-------- Excerpted records --------
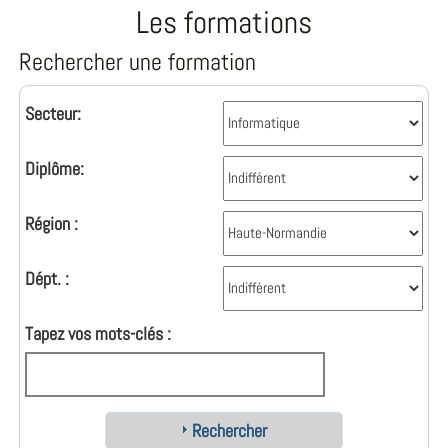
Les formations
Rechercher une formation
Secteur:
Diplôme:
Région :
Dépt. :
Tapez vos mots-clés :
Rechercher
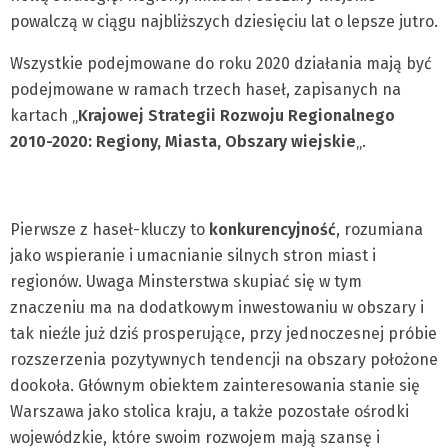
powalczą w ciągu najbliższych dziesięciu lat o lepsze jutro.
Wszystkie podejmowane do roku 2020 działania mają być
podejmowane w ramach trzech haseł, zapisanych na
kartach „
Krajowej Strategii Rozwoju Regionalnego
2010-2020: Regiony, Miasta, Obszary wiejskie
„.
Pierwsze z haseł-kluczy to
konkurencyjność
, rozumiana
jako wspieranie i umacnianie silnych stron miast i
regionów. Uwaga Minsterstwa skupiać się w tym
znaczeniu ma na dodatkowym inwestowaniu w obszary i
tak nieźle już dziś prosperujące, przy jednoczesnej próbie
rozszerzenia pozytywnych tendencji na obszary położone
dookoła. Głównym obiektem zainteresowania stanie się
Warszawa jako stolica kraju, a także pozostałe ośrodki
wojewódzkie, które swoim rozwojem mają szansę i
--------
-------- Excerpted records --------
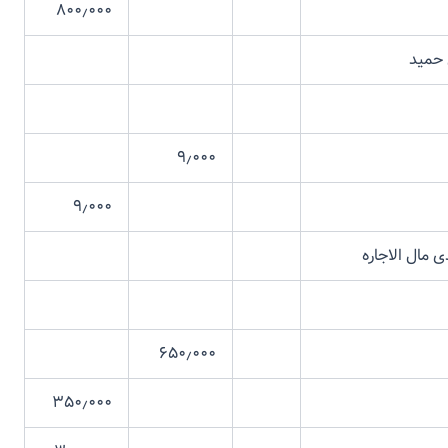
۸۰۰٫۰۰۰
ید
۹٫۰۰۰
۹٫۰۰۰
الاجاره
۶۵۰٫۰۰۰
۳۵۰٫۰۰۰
--------
What you should do
An exact transcription is needed of the lines from the one with "Les formations" to the one with "jako wspieranie i" above, both ends included, with pictures left out.

Exercise solution
Les formations
Rechercher une formation
Secteur:
Diplôme:
Région :
Dépt. :
Tapez vos mots-clés :
Rechercher
powalczą w ciągu najbliższych dziesięciu lat o lepsze jutro.
Wszystkie podejmowane do roku 2020 działania mają być
podejmowane w ramach trzech haseł, zapisanych na
kartach „
Krajowej Strategii Rozwoju Regionalnego
2010-2020: Regiony, Miasta, Obszary wiejskie
„.
Pierwsze z haseł-kluczy to
konkurencyjność
, rozumiana
jako wspieranie i umacnianie silnych stron miast i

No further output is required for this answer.